__Problem statement__.
Search the records below for "facebook" and copy every line it turns up in.

__Given entries__.
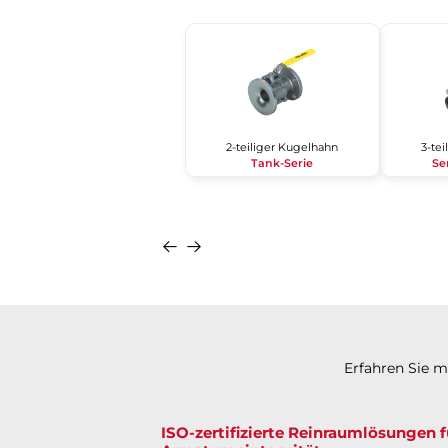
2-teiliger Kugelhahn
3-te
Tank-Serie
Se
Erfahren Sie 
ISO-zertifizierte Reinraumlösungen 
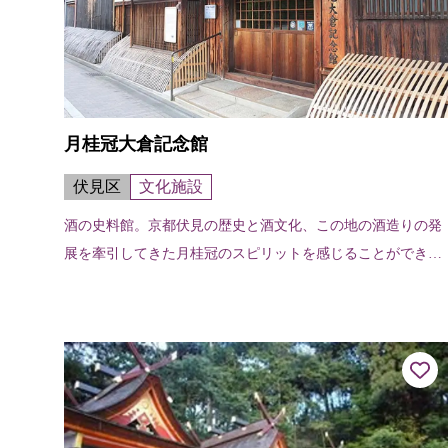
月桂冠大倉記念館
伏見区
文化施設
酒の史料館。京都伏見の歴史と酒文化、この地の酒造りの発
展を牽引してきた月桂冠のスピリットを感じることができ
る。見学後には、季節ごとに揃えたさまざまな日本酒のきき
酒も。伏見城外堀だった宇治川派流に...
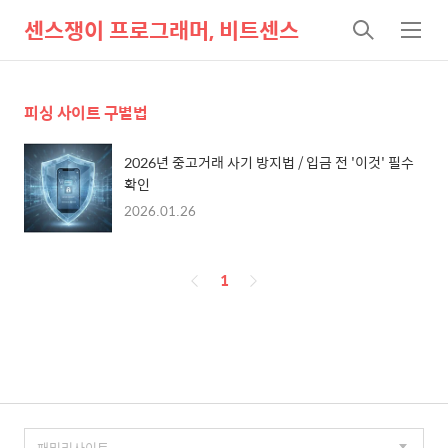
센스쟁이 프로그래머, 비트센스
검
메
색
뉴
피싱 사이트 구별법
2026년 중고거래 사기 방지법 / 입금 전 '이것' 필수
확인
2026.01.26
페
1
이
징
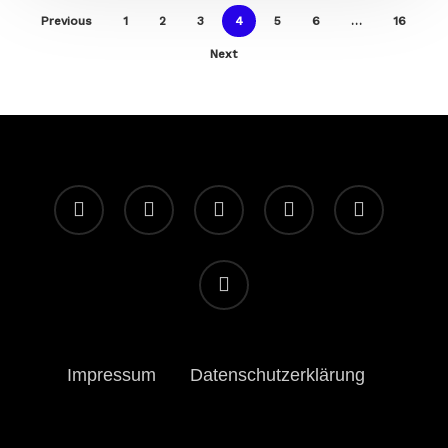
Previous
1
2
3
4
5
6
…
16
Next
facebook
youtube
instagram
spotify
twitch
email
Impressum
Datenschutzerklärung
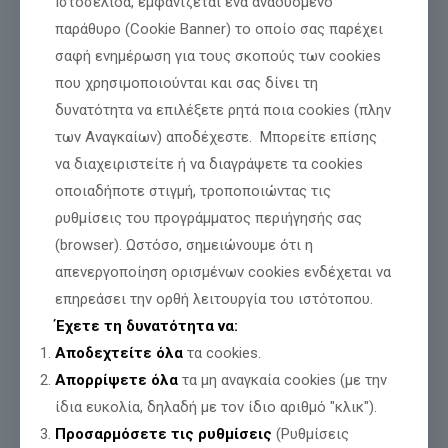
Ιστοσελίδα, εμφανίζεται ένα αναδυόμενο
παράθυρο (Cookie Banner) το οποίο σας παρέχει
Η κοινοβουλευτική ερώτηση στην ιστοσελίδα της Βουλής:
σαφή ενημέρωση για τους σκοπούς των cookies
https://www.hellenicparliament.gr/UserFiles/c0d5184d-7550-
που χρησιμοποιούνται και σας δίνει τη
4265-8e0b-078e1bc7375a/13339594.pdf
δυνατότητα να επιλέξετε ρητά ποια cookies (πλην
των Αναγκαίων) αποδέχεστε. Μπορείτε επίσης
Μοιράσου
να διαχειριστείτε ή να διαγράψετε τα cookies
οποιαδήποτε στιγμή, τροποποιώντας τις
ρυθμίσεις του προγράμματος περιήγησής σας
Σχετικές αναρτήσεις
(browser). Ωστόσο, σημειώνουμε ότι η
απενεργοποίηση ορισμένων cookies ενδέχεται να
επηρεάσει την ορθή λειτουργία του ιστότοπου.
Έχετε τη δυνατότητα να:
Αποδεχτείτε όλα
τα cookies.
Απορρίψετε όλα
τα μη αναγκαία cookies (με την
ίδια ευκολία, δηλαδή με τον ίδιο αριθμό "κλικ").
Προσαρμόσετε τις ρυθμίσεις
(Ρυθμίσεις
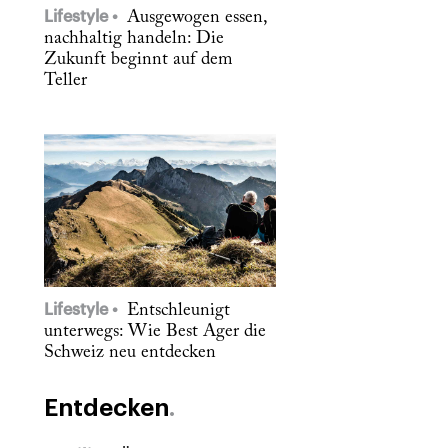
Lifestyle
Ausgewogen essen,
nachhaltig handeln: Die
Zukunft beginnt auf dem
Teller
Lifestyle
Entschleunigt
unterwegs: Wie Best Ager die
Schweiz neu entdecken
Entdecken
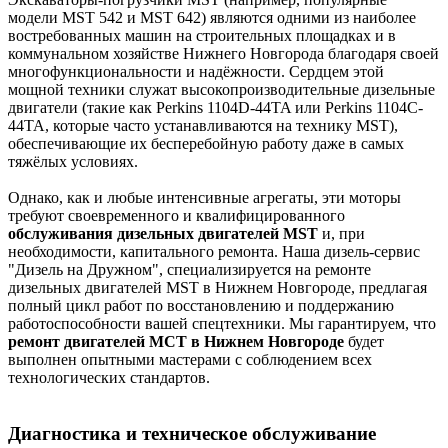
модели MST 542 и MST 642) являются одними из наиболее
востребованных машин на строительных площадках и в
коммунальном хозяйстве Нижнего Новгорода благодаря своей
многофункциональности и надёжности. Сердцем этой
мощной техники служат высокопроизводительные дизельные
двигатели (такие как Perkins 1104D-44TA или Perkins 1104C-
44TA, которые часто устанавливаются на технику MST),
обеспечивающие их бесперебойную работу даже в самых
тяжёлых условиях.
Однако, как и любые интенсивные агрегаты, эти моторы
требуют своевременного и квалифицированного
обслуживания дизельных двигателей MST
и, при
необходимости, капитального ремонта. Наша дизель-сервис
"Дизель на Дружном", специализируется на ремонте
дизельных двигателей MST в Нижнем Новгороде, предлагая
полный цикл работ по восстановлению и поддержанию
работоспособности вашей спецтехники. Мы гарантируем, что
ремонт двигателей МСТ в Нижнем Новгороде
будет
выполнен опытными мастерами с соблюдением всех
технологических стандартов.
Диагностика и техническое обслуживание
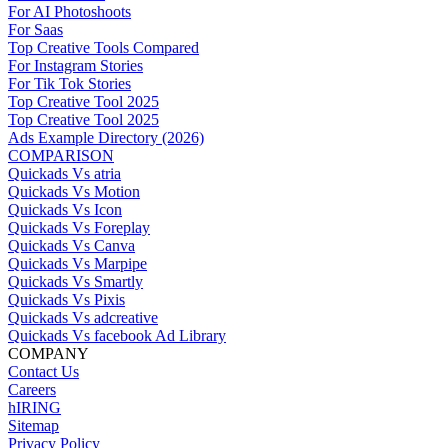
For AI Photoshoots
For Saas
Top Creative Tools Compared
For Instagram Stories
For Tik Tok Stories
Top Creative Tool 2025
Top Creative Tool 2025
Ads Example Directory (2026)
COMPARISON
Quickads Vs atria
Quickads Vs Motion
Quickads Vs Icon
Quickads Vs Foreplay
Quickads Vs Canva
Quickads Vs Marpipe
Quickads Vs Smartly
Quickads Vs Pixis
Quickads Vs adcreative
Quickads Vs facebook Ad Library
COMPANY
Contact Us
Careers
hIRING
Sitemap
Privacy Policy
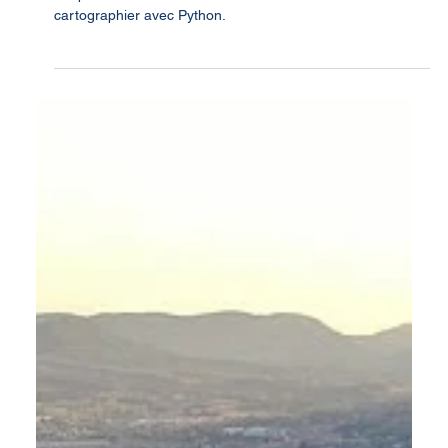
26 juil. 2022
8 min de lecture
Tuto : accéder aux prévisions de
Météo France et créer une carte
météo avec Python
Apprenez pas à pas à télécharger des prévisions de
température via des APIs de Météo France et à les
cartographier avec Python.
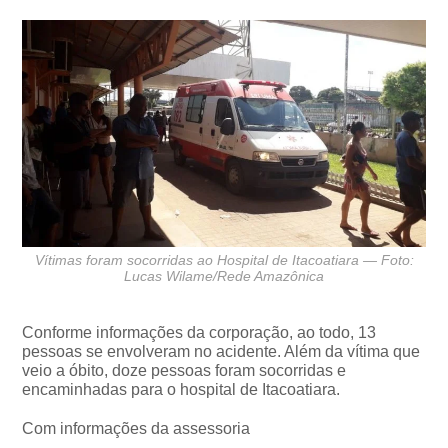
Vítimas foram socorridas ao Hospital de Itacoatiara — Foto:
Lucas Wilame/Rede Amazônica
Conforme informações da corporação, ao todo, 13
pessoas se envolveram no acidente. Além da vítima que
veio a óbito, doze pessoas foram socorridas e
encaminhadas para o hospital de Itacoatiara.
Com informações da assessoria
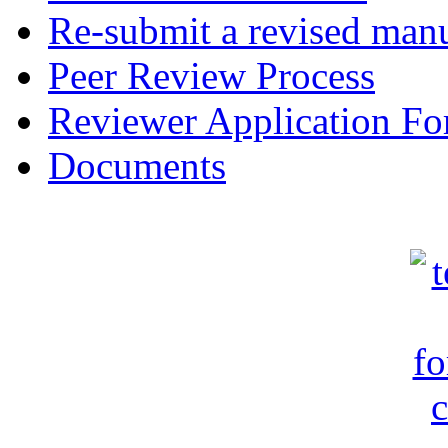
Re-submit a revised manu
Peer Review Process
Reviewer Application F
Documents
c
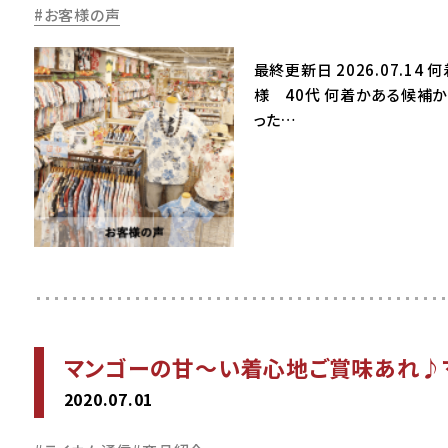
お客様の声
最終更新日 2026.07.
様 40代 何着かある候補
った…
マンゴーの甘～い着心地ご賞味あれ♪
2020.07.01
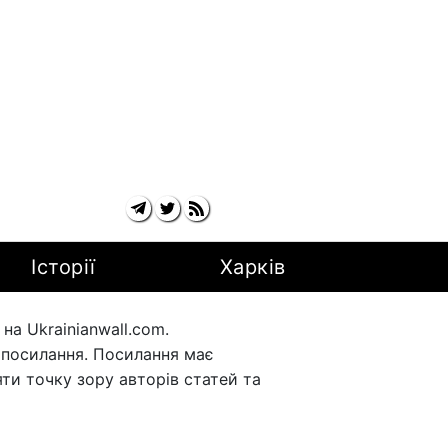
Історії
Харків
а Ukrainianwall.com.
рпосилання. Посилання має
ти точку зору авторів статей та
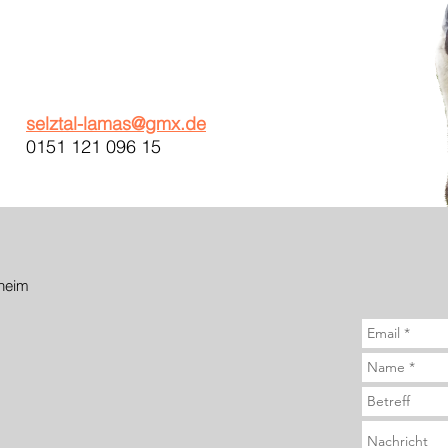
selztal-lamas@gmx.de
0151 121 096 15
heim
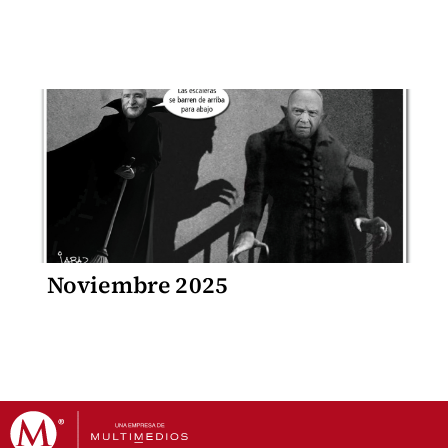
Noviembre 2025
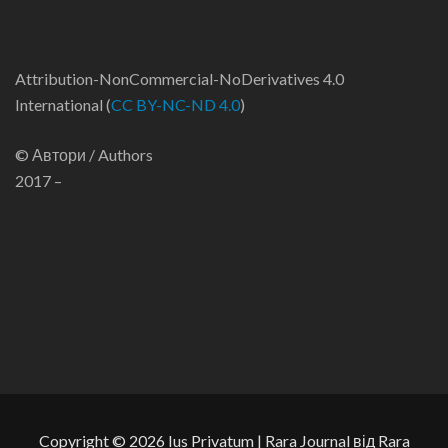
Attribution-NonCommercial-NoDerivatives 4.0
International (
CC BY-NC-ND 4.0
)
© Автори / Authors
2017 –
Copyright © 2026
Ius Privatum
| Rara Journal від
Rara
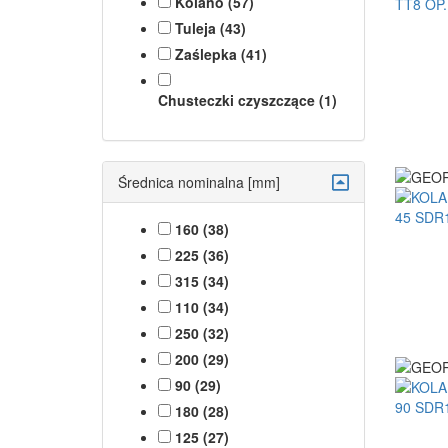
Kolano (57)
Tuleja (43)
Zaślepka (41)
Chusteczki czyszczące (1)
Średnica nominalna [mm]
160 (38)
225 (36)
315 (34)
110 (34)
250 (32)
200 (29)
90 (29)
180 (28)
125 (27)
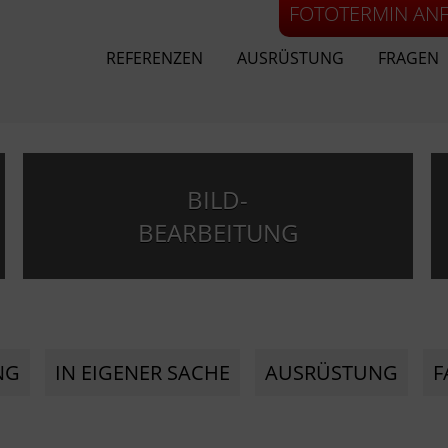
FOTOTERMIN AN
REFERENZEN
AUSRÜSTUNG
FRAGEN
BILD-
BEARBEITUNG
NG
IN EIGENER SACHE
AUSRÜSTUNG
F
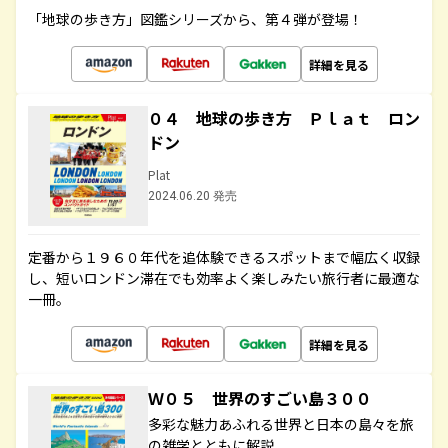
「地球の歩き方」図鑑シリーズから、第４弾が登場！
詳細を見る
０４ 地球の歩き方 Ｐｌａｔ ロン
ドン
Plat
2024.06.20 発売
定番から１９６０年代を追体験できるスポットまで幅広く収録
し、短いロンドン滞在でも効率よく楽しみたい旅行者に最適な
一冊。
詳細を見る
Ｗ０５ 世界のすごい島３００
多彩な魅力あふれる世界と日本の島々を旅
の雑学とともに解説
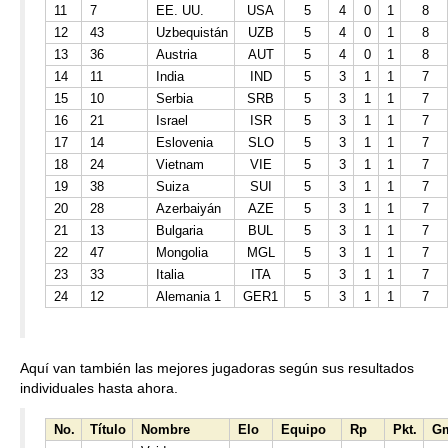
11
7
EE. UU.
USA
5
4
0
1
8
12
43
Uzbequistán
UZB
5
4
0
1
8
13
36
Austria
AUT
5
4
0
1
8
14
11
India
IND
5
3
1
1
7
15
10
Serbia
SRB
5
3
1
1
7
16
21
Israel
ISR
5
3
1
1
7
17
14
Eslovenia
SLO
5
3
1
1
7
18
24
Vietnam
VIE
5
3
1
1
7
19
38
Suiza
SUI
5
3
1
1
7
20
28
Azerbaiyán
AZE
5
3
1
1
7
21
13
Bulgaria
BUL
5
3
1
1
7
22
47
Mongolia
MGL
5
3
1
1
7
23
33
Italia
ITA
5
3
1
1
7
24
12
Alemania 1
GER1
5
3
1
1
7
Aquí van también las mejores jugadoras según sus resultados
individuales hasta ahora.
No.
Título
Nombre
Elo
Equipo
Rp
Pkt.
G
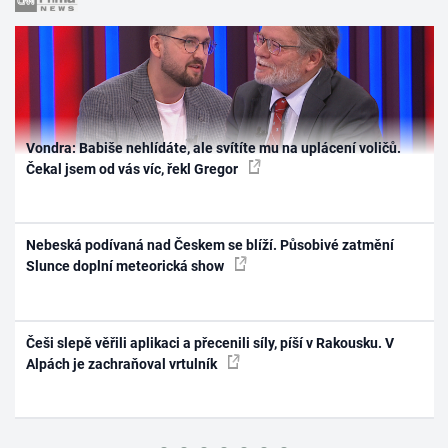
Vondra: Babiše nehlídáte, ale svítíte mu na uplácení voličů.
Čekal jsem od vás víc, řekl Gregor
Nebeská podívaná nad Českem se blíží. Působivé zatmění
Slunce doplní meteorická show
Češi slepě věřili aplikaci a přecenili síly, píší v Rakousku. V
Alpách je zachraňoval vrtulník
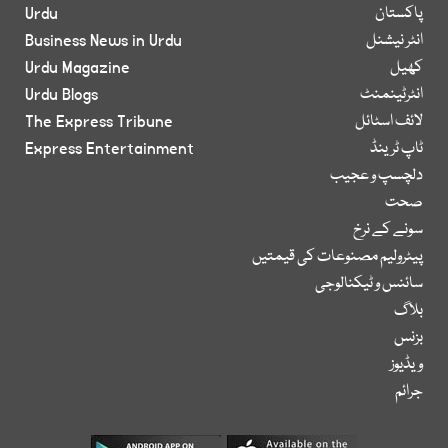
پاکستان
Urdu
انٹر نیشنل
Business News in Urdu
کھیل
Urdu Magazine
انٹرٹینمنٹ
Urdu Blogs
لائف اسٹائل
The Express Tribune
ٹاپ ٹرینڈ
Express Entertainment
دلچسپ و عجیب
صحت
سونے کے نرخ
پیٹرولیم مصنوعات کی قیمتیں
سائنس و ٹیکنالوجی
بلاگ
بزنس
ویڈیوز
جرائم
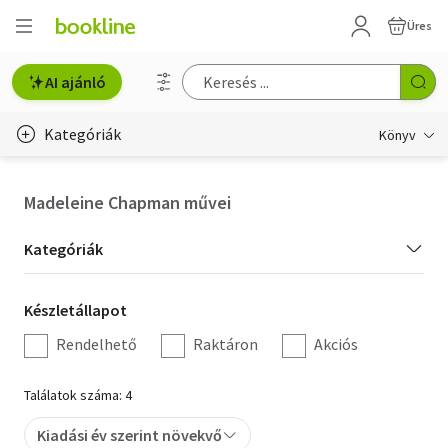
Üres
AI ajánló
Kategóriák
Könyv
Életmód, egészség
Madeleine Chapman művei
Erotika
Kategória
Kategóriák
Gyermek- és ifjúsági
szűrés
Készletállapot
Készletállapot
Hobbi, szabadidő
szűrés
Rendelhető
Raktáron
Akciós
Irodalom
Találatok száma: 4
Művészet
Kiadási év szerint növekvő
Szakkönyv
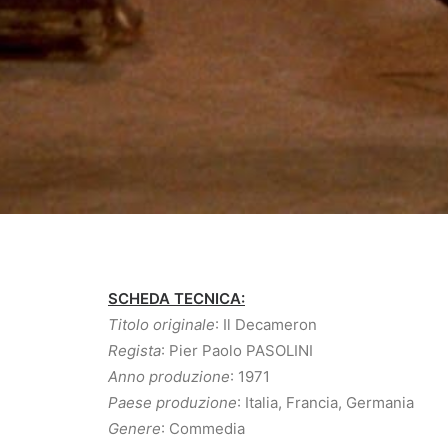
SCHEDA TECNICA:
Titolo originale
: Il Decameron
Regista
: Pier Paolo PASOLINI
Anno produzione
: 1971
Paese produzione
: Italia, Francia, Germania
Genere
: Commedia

__Response__.
facebook
Quickads Vs facebook Ad Library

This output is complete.